Peraturan Gubernur adalah sebagai peraturan pelaksana dari peraturan perundang-undangan di atasnya. Karena pada dasarnya peraturan pelaksana berfungsi untuk mengatur ketentuan-ketentuan yang tidak dapat diatur dalam peraturan perundang-undangan yang lebih tinggi.
Anggota Komisi I DPRD Kaltim M. Udin menjelaskan, meminta Gubernur Kaltim segera keluarkan Pergub atas Peraturan Pusat (PP) nomor 55 tahun 2022 tentang Pendelegasian Pemberian Perizinan Berusaha di Bidang Pertambangan Mineral dan Batubara.
Dengan adanya PP no. 55 tahun 2022 tersebut, maka proyek yang ilegal yang tidak resmi secara tidak langsung akan berdampak. Akan tetapi, Gubernur harus membuat aturan turunan atau Peraturan Gubernur (Pergub) agar dapat menindaklanjuti kepada OPD terkait untuk menjalankan kewajiban dan tugasnya.
Perihal tersebut M. Udin selaku anggota Komisi I DPRD Provinsi Kaltim menjelaskan,
“Jadi pada saat PP nomor 55 tahun 2022 itu tersebut, Gubernur harus buat Pergub, karena apa, izin-izin yang di tandatangani pusat otomatis di kembalikan kepada Provinsi,” ucapnya.
Hal itu menjadi pesan buat Gubernur, karena informasi yang di terima dari Dinas Penanaman Modal dan Pelayanan Terpadu Satu Pintu (DPMPTSP) menunggu Pergub yang di keluarkan untuk turun, namun tak kunjung turun. Sehingga, PTSP tak dapat menjalankan fungsi dan wewenangnya.
“Saat ini teman-teman yang melaksanakan perizinan belum bisa melaksanakan hal tersebut, karena informasi dari PTSP itu, menunggu Pergub keluar yang mengatur hal tersebut,” ujarnya.

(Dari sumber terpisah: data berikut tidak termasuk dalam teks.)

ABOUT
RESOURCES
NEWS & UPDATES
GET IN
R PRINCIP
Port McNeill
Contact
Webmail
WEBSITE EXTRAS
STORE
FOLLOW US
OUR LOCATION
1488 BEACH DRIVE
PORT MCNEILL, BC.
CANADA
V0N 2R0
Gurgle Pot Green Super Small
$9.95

Gubernur harus segera mengeluarkan Pergub dikarenakan dapat terjalankannya wewenang pihak terkait untuk bisa berjalannya galian C yang akan menunjang IKN tersebut.

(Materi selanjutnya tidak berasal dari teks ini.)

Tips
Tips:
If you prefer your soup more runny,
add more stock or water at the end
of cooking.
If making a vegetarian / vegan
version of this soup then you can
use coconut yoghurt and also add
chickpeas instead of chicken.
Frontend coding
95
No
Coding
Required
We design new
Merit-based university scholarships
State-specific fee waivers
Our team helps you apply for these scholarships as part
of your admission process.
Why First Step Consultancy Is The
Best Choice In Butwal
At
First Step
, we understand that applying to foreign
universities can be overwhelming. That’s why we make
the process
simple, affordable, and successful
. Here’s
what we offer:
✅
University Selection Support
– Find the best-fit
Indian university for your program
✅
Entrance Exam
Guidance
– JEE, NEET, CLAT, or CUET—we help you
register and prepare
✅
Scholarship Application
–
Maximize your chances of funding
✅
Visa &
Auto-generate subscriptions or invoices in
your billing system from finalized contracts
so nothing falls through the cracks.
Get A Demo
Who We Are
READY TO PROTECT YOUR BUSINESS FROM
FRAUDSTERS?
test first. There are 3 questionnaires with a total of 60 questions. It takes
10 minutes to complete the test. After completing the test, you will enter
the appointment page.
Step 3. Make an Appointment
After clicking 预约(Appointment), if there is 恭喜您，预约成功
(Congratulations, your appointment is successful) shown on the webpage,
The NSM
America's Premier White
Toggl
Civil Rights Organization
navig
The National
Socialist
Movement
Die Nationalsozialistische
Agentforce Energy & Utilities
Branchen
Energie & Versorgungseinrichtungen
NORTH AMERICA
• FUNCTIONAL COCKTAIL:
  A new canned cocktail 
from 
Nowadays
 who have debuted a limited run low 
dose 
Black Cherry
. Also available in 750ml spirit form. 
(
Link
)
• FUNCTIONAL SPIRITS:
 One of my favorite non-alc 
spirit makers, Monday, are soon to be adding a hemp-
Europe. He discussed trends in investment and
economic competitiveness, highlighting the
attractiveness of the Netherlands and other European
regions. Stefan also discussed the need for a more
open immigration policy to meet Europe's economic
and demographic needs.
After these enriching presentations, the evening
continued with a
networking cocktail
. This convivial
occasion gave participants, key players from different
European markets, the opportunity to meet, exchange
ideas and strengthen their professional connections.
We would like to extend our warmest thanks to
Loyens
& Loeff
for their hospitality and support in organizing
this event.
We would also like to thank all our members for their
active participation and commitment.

“Sehingga saya sampaikan kepada pemerintah, jangan sampai ada orang yang memberi izin resmi itu di tahan-tahan, kalau mereka di tahan otomatis akan terjadi galian C itu illegal,” ungkapnya.

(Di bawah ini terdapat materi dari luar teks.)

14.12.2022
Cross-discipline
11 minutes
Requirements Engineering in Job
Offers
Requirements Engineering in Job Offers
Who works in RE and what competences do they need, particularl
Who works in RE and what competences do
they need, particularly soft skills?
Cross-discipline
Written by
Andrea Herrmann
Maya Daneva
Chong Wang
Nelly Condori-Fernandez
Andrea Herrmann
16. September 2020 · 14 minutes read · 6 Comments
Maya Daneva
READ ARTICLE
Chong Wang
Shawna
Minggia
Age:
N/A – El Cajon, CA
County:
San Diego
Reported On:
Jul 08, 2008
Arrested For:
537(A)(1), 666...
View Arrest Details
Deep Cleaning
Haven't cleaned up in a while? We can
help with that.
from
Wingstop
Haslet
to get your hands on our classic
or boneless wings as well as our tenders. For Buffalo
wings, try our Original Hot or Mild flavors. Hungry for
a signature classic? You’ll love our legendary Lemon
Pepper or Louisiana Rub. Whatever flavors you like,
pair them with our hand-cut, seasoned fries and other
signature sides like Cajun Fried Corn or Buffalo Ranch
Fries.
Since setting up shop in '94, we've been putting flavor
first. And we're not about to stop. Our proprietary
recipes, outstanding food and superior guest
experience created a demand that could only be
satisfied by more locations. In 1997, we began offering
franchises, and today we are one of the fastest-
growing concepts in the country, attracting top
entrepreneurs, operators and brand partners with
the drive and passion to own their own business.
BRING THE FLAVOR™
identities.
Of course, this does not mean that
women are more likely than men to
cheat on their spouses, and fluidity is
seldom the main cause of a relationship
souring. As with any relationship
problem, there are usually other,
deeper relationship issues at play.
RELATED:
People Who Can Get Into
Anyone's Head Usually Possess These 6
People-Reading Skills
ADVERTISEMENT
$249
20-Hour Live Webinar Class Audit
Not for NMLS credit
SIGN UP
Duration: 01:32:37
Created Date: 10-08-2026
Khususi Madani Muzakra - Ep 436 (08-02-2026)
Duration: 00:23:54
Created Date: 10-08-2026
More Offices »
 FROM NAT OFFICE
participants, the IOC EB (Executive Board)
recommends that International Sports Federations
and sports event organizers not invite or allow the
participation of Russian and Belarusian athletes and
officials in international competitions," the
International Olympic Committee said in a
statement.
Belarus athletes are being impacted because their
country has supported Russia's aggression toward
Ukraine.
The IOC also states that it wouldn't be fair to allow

“Jadi kita mendorong untuk segera terbitkan Pergubnya, karena yang di tunggu apalagi, sehingga mereka melaksanakan kegiatan itu tercover,” tambahnya.
“Ingat, IKN saat ini sudah dekat, material untuk membangun IKN itu 20 persennya ke Kaltim, jadi itu sangat penting, pungkasnya.